Observations from the ground in recent years have served up tantalizing clues that swarms of icy particles are orbiting Neptune. But they seem to form incomplete rings, with clumps of material in a broken circle. These are described as ringlets or ring arcs. The evidence is indirect so far, and more often than not, astronomers straining for a telescopic glimpse have seen nothing at all.

View Back Toward the Sun

"Something's there," said Dr. Tobias Owen, an astronomer at the State University of New York at Stony Brook who is another member of the Voyager science team. "Nobody's actually seen these ring arcs or understands their physics. But the chances are very good that when Voyager passes Neptune and looks back toward the Sun, its cameras will detect them."

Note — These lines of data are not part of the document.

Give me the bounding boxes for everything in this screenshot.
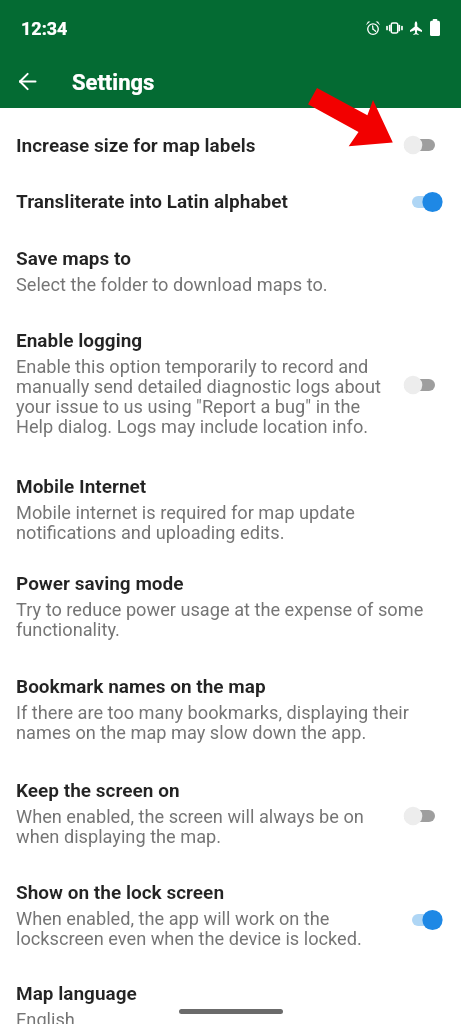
staticText: When enabled, the screen will always be … — [16, 807, 393, 847]
button[interactable]: Switch off — [400, 365, 448, 405]
staticText: Enable this option temporarily to record… — [16, 357, 393, 437]
staticText: Save maps to — [16, 247, 131, 270]
button[interactable]: Save maps to — [0, 213, 461, 295]
staticText: Mobile Internet — [16, 475, 147, 498]
staticText: Mobile internet is required for map upda… — [16, 503, 436, 543]
button[interactable]: Power saving mode — [0, 543, 461, 640]
button[interactable]: Switch on — [400, 182, 448, 222]
button[interactable]: Back — [9, 63, 45, 99]
staticText: Show on the lock screen — [16, 881, 225, 904]
staticText: 12:34 — [21, 18, 68, 39]
staticText: Bookmark names on the map — [16, 675, 266, 698]
staticText: Settings — [72, 70, 155, 96]
staticText: Try to reduce power usage at the expense… — [16, 600, 436, 640]
button[interactable]: Switch on — [400, 900, 448, 940]
staticText: English — [16, 1010, 75, 1024]
staticText: If there are too many bookmarks, display… — [16, 703, 436, 743]
staticText: Map language — [16, 982, 137, 1005]
button[interactable]: Show on the lock screen — [0, 847, 461, 949]
staticText: Power saving mode — [16, 572, 184, 595]
staticText: Increase size for map labels — [16, 134, 256, 157]
button[interactable]: Enable logging — [0, 295, 461, 437]
button[interactable]: Transliterate into Latin alphabet — [0, 157, 461, 213]
button[interactable]: Increase size for map labels — [0, 108, 461, 157]
staticText: Keep the screen on — [16, 779, 180, 802]
staticText: Transliterate into Latin alphabet — [16, 190, 288, 213]
staticText: When enabled, the app will work on the l… — [16, 909, 393, 949]
button[interactable]: Mobile Internet — [0, 437, 461, 543]
button[interactable]: Keep the screen on — [0, 743, 461, 847]
button[interactable]: Switch off — [400, 125, 448, 165]
staticText: Enable logging — [16, 329, 143, 352]
staticText: Select the folder to download maps to. — [16, 275, 328, 295]
button[interactable]: Map language — [0, 949, 461, 1024]
button[interactable]: Switch off — [400, 796, 448, 836]
button[interactable]: Bookmark names on the map — [0, 640, 461, 743]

For Voyager 2, the robot spacecraft launched in 1977, the encounter with Neptune will be the culmination of the most far-ranging reconnaissance of the space age. The robot spacecraft flew by and photographed Jupiter in 1979 and Saturn in 1981 and then, continuing to operate after its planned mission had been fulfilled, cruised on to Uranus in 1986 for the first close-up look at that planet. Now, conceding nothing to age and distance, it is racing in at 42,000 miles an hour for the first visit to Neptune. It will make its closest approach on Aug. 24.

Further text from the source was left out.